* To do *
Throughout the material, some lines may have the word "unit". Count them and give the number only.

------------------------------------

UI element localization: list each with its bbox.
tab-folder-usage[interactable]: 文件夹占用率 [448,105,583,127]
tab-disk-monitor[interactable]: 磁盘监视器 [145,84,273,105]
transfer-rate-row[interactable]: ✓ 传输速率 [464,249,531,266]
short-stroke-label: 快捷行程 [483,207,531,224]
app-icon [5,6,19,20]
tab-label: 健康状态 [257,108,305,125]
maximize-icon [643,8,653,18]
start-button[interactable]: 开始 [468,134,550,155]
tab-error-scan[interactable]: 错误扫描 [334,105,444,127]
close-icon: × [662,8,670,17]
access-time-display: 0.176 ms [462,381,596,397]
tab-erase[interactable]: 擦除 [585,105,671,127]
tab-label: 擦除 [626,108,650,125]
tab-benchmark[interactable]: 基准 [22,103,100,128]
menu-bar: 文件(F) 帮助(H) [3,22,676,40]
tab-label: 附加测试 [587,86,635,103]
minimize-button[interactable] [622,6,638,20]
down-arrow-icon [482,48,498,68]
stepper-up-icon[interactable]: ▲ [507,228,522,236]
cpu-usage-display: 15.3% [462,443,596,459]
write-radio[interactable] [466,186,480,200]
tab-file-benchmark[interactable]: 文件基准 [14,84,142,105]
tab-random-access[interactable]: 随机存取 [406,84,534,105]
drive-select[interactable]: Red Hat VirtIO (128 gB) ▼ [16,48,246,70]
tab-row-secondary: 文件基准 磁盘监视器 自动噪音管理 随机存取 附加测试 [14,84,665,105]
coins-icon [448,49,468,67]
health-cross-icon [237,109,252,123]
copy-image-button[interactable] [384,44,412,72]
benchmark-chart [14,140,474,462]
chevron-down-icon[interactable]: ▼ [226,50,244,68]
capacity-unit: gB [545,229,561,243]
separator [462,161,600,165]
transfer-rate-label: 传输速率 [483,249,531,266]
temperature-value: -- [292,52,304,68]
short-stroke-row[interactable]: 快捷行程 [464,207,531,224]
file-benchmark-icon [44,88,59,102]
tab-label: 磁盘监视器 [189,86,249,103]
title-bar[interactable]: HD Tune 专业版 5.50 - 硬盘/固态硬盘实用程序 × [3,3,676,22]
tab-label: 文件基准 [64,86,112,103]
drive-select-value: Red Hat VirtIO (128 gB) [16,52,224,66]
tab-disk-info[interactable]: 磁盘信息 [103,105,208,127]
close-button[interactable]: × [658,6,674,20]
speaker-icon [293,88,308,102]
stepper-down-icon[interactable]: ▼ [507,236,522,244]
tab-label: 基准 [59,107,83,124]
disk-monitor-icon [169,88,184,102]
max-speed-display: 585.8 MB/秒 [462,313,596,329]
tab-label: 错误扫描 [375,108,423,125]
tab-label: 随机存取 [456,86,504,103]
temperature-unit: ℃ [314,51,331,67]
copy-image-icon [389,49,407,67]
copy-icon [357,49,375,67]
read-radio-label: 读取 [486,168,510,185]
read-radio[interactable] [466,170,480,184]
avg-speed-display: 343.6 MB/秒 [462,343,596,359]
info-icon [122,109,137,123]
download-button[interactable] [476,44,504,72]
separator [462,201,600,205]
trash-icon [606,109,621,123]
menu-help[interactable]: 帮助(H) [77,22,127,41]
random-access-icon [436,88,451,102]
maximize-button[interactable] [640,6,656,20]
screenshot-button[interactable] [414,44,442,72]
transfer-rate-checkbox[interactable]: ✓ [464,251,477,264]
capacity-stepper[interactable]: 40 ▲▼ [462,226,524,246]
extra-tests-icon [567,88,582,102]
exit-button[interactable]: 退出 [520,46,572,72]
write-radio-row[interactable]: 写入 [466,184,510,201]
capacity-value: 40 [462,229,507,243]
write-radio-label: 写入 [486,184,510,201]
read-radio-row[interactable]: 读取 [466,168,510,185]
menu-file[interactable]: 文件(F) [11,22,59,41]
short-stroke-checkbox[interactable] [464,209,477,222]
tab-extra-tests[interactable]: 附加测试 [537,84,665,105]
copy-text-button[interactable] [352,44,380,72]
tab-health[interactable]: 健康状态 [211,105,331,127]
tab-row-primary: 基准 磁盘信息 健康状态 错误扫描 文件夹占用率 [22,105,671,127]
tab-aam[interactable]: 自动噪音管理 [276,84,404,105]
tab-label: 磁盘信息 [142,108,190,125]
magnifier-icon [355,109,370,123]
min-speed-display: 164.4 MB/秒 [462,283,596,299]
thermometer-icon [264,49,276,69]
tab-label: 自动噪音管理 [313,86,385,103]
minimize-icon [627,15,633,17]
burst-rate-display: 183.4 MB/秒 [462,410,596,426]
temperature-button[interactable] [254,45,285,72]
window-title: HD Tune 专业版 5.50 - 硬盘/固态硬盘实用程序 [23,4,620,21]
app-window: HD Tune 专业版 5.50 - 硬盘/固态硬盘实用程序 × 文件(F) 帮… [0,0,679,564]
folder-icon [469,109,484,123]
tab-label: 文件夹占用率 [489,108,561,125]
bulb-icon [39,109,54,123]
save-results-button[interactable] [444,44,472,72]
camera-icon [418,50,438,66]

------------------------------------

* Output of the exercise *
2